Page images and extracted text:
——————

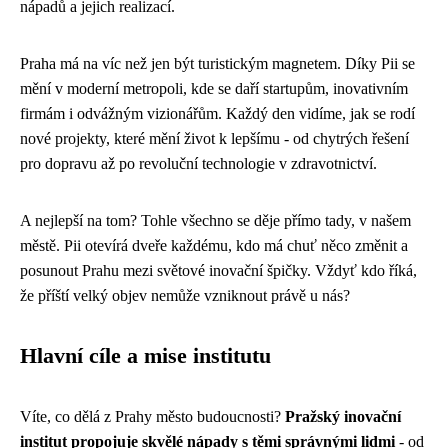
nápadů a jejich realizací.
Praha má na víc než jen být turistickým magnetem. Díky Pii se
mění v moderní metropoli, kde se daří startupům, inovativním
firmám i odvážným vizionářům. Každý den vidíme, jak se rodí
nové projekty, které mění život k lepšímu - od chytrých řešení
pro dopravu až po revoluční technologie v zdravotnictví.
A nejlepší na tom? Tohle všechno se děje přímo tady, v našem
městě. Pii otevírá dveře každému, kdo má chuť něco změnit a
posunout Prahu mezi světové inovační špičky. Vždyť kdo říká,
že příští velký objev nemůže vzniknout právě u nás?
Hlavní cíle a mise institutu
Víte, co dělá z Prahy město budoucnosti?
Pražský inovační
institut propojuje skvělé nápady s těmi správnými lidmi
- od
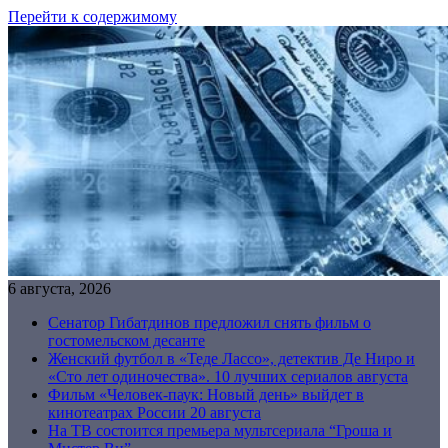
Перейти к содержимому
6 августа, 2026
Сенатор Гибатдинов предложил снять фильм о
гостомельском десанте
Женский футбол в «Теде Лассо», детектив Де Ниро и
«Сто лет одиночества». 10 лучших сериалов августа
Фильм «Человек-паук: Новый день» выйдет в
кинотеатрах России 20 августа
На ТВ состоится премьера мультсериала “Гроша и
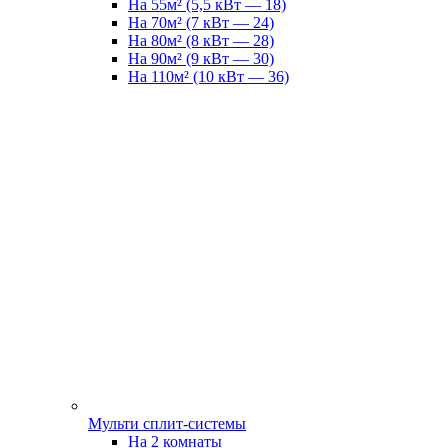
На 55м² (5,5 кВт — 18)
На 70м² (7 кВт — 24)
На 80м² (8 кВт — 28)
На 90м² (9 кВт — 30)
На 110м² (10 кВт — 36)
Мульти сплит-системы
На 2 комнаты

——————

> **WORK INSTRUCTIONS**: Every line in the records that holds the word "inovační" should be copied into the answer.

> **SOLUTION FOR THIS TASK**:
posunout Prahu mezi světové inovační špičky. Vždyť kdo říká,
Pražský inovační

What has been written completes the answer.